Strategy

Injuries are always incredibly frustrating.  You put in the hours and the miles and gain strength, endurance, and speed.  All the elements of training are coming together, your body is becoming a well-honed tool, and suddenly one muscle or tendon can bring it all to a halt.  It feels like the ultimate betrayal. 

 I think I might actually be able to deal with it with a modicum of grace if it weren’t for the other reason injuries are incredibly frustrating: all the conflicting advice.  I spent yesterday afternoon reading as much as I could about ITB syndrome from as many sources as I could find.  I read medical literature, watched chiropractic videos on YouTube, surveyed Runner’s World and Running Times, and read running blogs.  Most of the advice was common across the board: massage, rest, ice, Advil, and lots of foam-rolling.  Then there were the assessments of how effective those treatments were, which was all over the map.  Some people insisted that rest was absolutely necessary, while others (a few doctors included), admitted that it didn’t seem to help much.  Some sources blamed ITBS on running on uneven surfaces, while others blamed treadmills and suggested trail running as an alternative.  Several articles attributed ITBS to too much speed work, and others suggested that running at slower paces aggravates the band.  Some insisted that overpronation was the problem, and stability shoes and/or orthotics were in order, while another runner claimed that he finally got over ITBS by running exclusively in his Vibrims.  It leaves a girl a little confused. 

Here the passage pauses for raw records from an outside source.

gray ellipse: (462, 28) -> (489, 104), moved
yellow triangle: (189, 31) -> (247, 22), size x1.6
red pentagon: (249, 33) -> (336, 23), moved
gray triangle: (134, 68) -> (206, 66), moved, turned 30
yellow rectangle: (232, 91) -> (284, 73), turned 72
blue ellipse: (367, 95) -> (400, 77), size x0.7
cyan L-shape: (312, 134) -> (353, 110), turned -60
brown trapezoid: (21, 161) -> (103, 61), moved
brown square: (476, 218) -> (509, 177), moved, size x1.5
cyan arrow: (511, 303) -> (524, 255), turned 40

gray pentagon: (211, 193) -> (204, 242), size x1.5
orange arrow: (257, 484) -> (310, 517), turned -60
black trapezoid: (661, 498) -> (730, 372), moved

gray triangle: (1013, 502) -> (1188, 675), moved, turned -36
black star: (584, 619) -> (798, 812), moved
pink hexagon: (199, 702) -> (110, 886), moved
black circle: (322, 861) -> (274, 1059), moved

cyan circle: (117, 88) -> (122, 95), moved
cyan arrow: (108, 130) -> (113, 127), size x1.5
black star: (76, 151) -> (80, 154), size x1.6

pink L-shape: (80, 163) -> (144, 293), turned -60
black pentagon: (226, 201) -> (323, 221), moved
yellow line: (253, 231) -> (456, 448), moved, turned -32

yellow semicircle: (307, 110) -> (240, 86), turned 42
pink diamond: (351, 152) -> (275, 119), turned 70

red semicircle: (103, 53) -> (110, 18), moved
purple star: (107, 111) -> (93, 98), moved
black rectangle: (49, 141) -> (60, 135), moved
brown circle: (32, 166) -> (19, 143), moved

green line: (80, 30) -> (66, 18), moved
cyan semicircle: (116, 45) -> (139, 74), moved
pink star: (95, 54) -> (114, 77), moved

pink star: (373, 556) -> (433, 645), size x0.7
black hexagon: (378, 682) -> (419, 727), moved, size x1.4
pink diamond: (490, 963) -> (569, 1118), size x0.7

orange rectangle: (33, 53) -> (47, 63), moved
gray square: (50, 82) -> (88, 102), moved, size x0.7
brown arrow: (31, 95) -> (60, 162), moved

 I ran into similar conflicting advice when I was dealing with runner’s knee a few years ago, and in the end, I found the only thing that really helped was strength training.  To that end, I have invested in a resistance band, and plan to do everything I can to build up my hips in the next few weeks.  Last night I ran through a set of the rehab exercises here: http://www.youtube.com/watch?v=ydcy3dPf__M, and I definitely felt the burn in all the right (read: painful) places.  I have 6 weeks left until race day, and I hope that will be enough time to build everything up. 

 The question I’m still struggling with in the mean time is what my immediate running and mileage strategy should be.  I’ve been getting through my weeknight runs without incident, so I’m trying to decide if it really makes sense to reduce the mileage on those, when they’re currently my best hope for quality workouts.  I know that the long runs are critical, but I’m not at all sure that cutting back during the week will really have a major effect on them.  Since I’ll be travelling this week, I’m thinking that I’ll cut my weekday runs back to shorter duration, and probably eliminate one altogether to give myself an extra rest day.  Even with those concessions, I’m still a little worried, though.  The runs in Maryland will necessarily be a lot more hilly than I’m used to, and downhill running definitely seems to aggravate the problem.  Cross training isn’t really a possibility since I won’t have gym access, but as I fall-back plan, I can always do a long walk instead of a run.  I’m still hoping to get the 20 in next weekend.  In addition to the general race-preparedness issue, it will be my first chance to do a long run with the Caveboy in ages. I’d been looking forward to smoking him thanks to my fourfold advantage on mileage lately, but it looks like I might be in for an ass-kicking.